Hamburg. Was Oliver Kahn da sagte, hörte sich fast wie eine Drohung an. Anscheinend ohne große Kraftanstrengung hatte der FC Bayern München gerade beim Hamburger SV einen 3:0-Sieg gelandet, und dennoch stellte der Nationaltorwart fest: „Wir sind noch nicht auf dem Level, auf den wir kommen wollen.“ Die HSV-Profis müssten bei derlei Worten Angst bekommen. Man stelle sich nur vor, die Bayern wären in der mit 55 516 Zuschauern ausverkauften AOL-Arena wirklich in ihrer Hochform aufgelaufen. Wie ernüchternd wäre das Ergebnis dann wohl ausgefallen? 0:5? 0:6? Am Sonnabend mussten selbst die sich nicht verausgabenden Münchner den Hamburgern wie Über-Bayern vorgekommen sein.

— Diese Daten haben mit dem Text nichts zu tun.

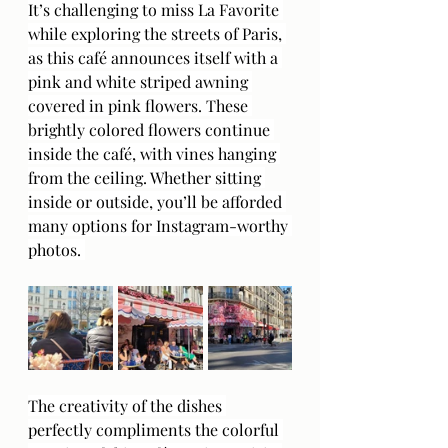
It’s challenging to miss La Favorite 
while exploring the streets of Paris, 
as this café announces itself with a 
pink and white striped awning 
covered in pink flowers. These 
brightly colored flowers continue 
inside the café, with vines hanging 
from the ceiling. Whether sitting 
inside or outside, you’ll be afforded 
many options for Instagram-worthy 
photos. 
The creativity of the dishes 
perfectly compliments the colorful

„Die Bayern waren eine Nummer zu groß für uns“, gestand Hamburgs Mittelfeldspieler Jörg Albertz und beeilte sich, rasch hinzuzufügen: „Heute jedenfalls.“ HSV-Kapitän Nico Jan Hoogma wähnte sich gleich in einer anderen Liga. „Bayern hat gezeigt, dass die zurzeit eine Klasse besser sind als wir.“ So ist das in der Fußball-Bundesliga: Es gibt Klubs, die können mit den Bayern nicht mehr konkurrieren. Der HSV zählt längst dazu.

Es scheint, die Kluft wird von Saison zu Saison größer, beängstigender. Zumal Bayerns Trainer Ottmar Hitzfeld meinte: „Wir haben einige Spieler in unseren Reihen, die noch nicht hundertprozentig fit sind, zum Beispiel Ze Roberto oder auch Michael Ballack.“ Wenn diese Profis ihre Rückstände nach der WM erst aufgearbeitet haben, dürfte die Leistungsdifferenz noch größer sein.

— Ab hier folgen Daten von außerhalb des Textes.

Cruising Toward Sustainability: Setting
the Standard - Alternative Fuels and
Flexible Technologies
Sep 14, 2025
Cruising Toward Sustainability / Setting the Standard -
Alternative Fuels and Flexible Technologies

Erst 6:2 gegen Arminia Bielefeld, dann 3:0 beim HSV – der FC Bayern scheint auf dem besten Weg, sich die in der vorigen Saison verlorene Vormachtstellung zurückzuerobern. Dortmund – Meister, Leverkusen – Vizemeister? Das soll aus Sicht der Münchner ein Betriebsunfall gewesen sein. Zumal die Bayern-Elf zwei Gesichter zeigt: Schienen die Spieler gegen Bielefeld zuweilen den Ball mit dem Zauberstab zu führen, so benutzten sie in Hamburg mitunter grobes Werkzeug. „Es geht nicht immer nur mit spielerischen Mitteln, oft muss man auch erst mal dem Druck des Gegners etwas entgegensetzen“, sagte Oliver Kahn. Verschwunden ist gar die den Bayern nachgesagte Arroganz.

Franz Beckenbauer hat selbst mal kurz beim Hamburger SV gespielt, damals noch unter Trainer Ernst Happel. Nach seiner Meinung über den HSV befragt, stellte er fest: „Denen fehlt mit Sergej Barbarez ein torgefährlicher Mann. Mit ihm wird sich der HSV von hinten lösen und auch wieder unter die ersten sechs kommen.“ Das klang schmeichelhaft – und doch wieder beängstigend. Man stelle sich vor: Der Hamburger SV wird tatsächlich Fünfter, und selbst ein Tabellenfünfter ist nicht mehr in der Lage, mit den Bayern mitzuhalten. Arme Bundesliga.